Quizás sorprenda con ese lado mercantilista ,pero la carta de Larrain tiende a producirme una leve sonrisa de ingenuidad desde la distancia histórica y hace remover mi lado mas malévolo en forma de una sola pregunta:
Cuando los organizadores del Visa francés intentan escapar de la masificación reiterativa de imágenes , intentando sobrevivir entre los escombros de Photoshops desproporcionados ,cuando el vecino de enfrente te enseña unas fotos suyas hechas en Fuengirola a las 2 del mediodía en plena canicula, que le han publicado en la revista "Sol, Sombra y Viajes" a cambio de un billete Ryanair de 28 euros a Tenerife,cuando los medios han congelado prácticamente las colaboraciones fotográficas, cuando lo máximo que viaja un enviado especial "pagando" el diario es a Santa Coloma de Gramanet y en metro,cuando a nadie le interesa publicar ni en exclusiva una masacre de cuarenta millones de chinos muertos por que se las ha caído una montaña encima y tu estabas allí, cuando los fotógrafos de bodas regalan la idem a cambio de "a ver si se quedan unas copias",cuando...
Cuando hoy,en el año 2010,un estudiante de fotografía o sin ir mas léjos, el propio sobrino de Sergio Larrain, le preguntara como se podría ganar la vida dignamente,-no muy, muy dignamente, solo un poco-,como fotógrafo,...¿que le diría? ¿Le contestaría con esa misma carta?
Recuerdo una anécdota del malogrado amigo y gran fotógrafo Miserachs .La he maquillado un poco pero mas o menos sucedió así.
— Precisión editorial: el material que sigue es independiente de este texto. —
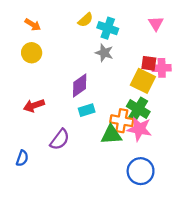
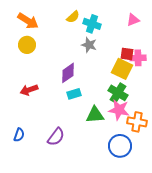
pink triangle: (156, 23) -> (133, 20), turned 40
orange arrow: (33, 25) -> (28, 21), size x1.5
orange cross: (122, 121) -> (137, 122), moved
purple semicircle: (60, 139) -> (56, 137), moved

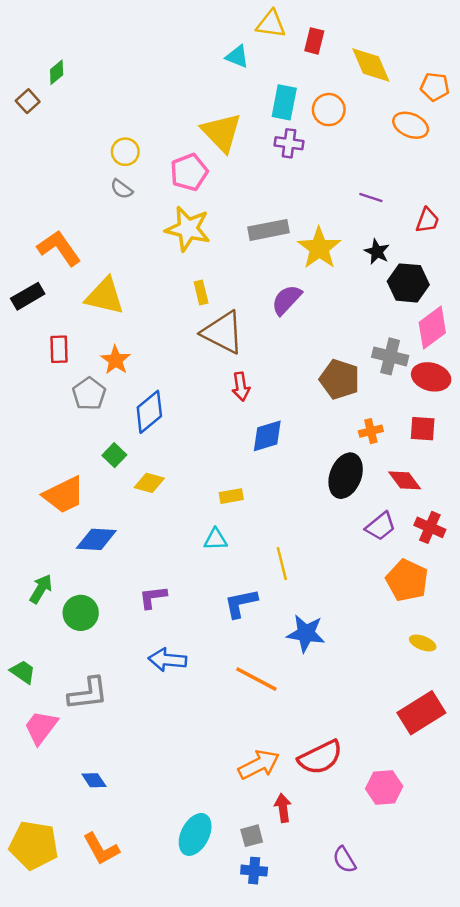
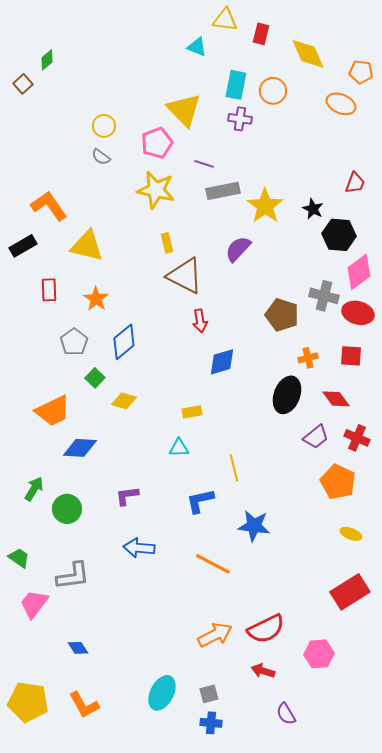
purple line: (371, 197) -> (204, 164), moved
gray pentagon: (89, 394) -> (74, 342), moved
red arrow: (283, 808) -> (263, 671), moved, turned -65

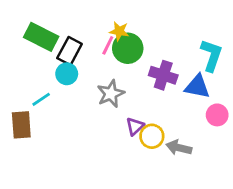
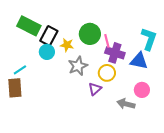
yellow star: (119, 31) -> (67, 45), moved
pink line: (108, 45) -> (107, 41), moved, turned -40
cyan line: (41, 99) -> (20, 70), moved
pink circle: (217, 115) -> (142, 90), moved
yellow circle: (152, 136) -> (107, 73), moved

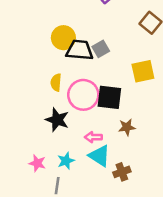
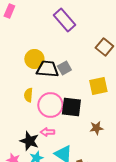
black star: (57, 120) -> (29, 141), moved
brown star: (127, 127) -> (96, 128), moved
pink arrow: (93, 137) -> (47, 132), moved

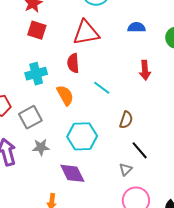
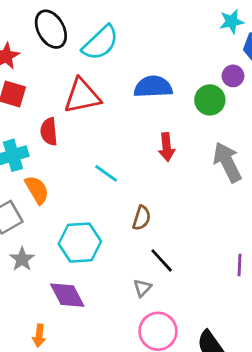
blue semicircle: (136, 27) -> (153, 87), size x1.5
red semicircle: (73, 63) -> (49, 132), moved
orange semicircle: (65, 95) -> (37, 190), moved
gray star: (41, 147) -> (22, 259), turned -30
Durante una fiesta ,se le acerco una señora de la alta burgesia y le dijo:
!Ay, Miserachs!, !Tendría que usted que venir a la cacería que dan los Sres De Ayala. !No sabe que belleza de lugar! !Las fotos tan bonitas que podría hacer! !Unas puestas de sol fabulosas! !Unos bosques maravillosos!
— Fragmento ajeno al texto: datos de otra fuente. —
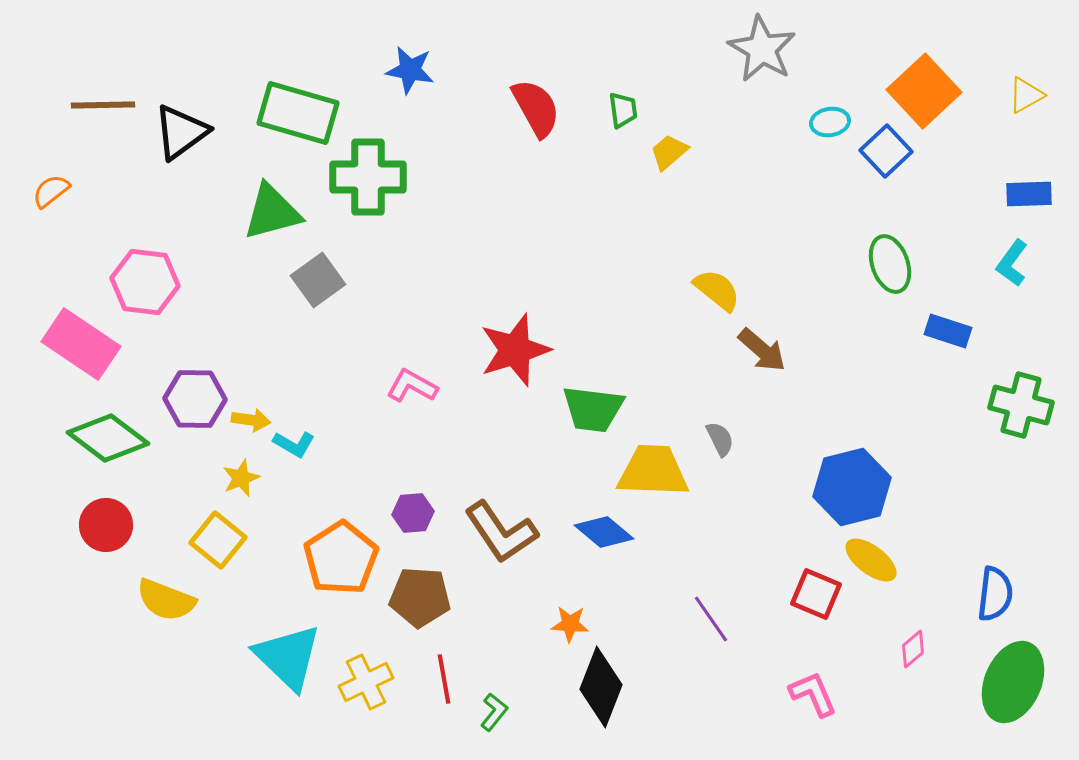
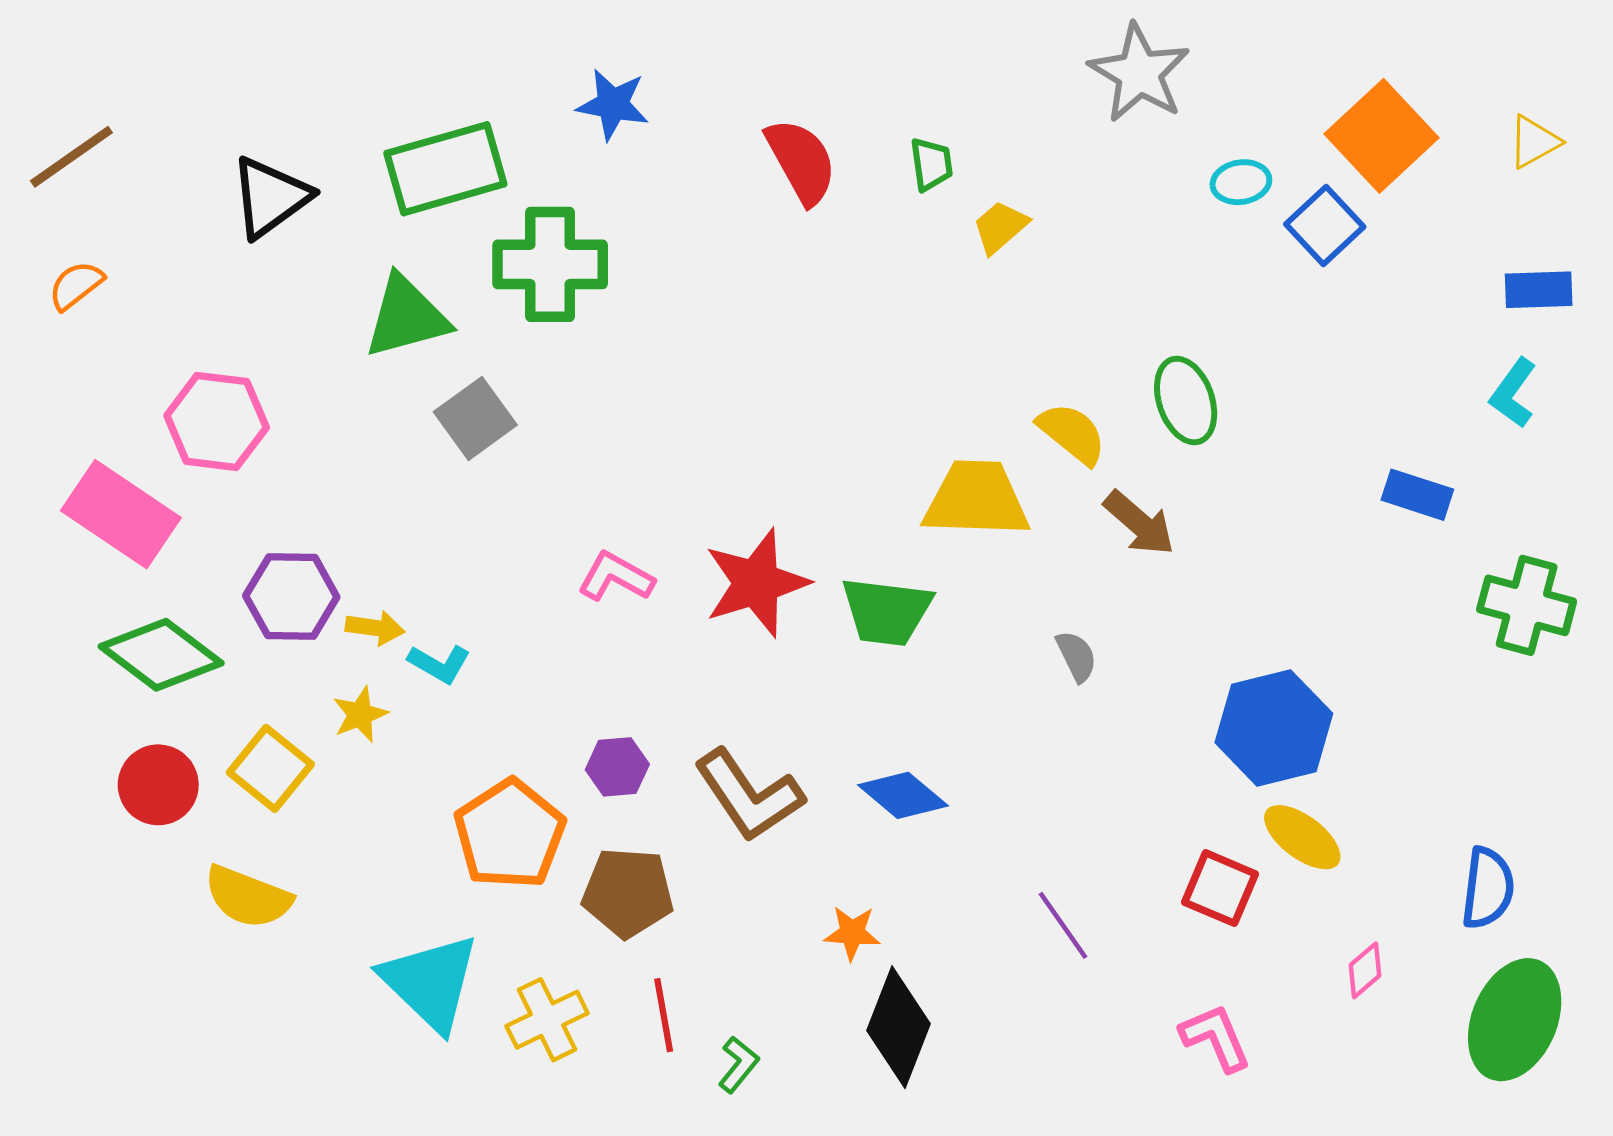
brown line: (103, 105) -> (71, 157), moved, turned -34
green rectangle: (298, 113) -> (445, 169), turned -32
green ellipse: (890, 264) -> (1186, 401), moved
red star: (515, 350) -> (756, 583), moved
yellow trapezoid: (653, 471) -> (976, 499), moved
yellow square: (218, 540) -> (270, 768), moved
El gran fotógrafo, que era muy educado, mirando de reojo y con disimulo a los lados ,le contestó: Pero...¿Quien me las compra?
Larrain al final le dice a su sobrino, como si fuera una premonición:
"El mundo convencional te pone un biombo".
¿A que se refería? ¿A la fotografía digital? .


Antes que aportéis vuestra opinión, quisiera ofrecer la mía.
Si algo ha caracterizado a José Maria, y eso que es un soñador empedernido, es su empeño en dejar al menos un pie en el suelo y afrontar las cosas con cierta frialdad.
En la carta plantea preguntas que sus respuestas son interesantes. Por otro lado considero que la carta de Larraín, a pesar de haber sido escrita haca casi treinta años, tiene una vigencia absoluta ya que, a mi entender, lo que está transmitiendo a su sobrino es el amor hacia un oficio.
Son textos repletos de amor hacía la fotografía y que ahora más que nunca son necesarios. Son como tomar un "Gelocatil" cuando a uno le duele la cabeza. Su lectura puede convertirse en un remanso de paz tras un día de locos en la redacción. Una forma más de aferrarnos a la "lírica" para los que todavía vivimos la fotografía como una pasión.

La carta de José María me parece una reflexión necesaria sin que ello signifique desbaratar la carta de Larraín, porque sé que en muchas ocasiones, "Alguer" también ha partido a la aventura como un velero, ha vagado por partes desconocidas y se ha sentado cansado debajo de un árbol.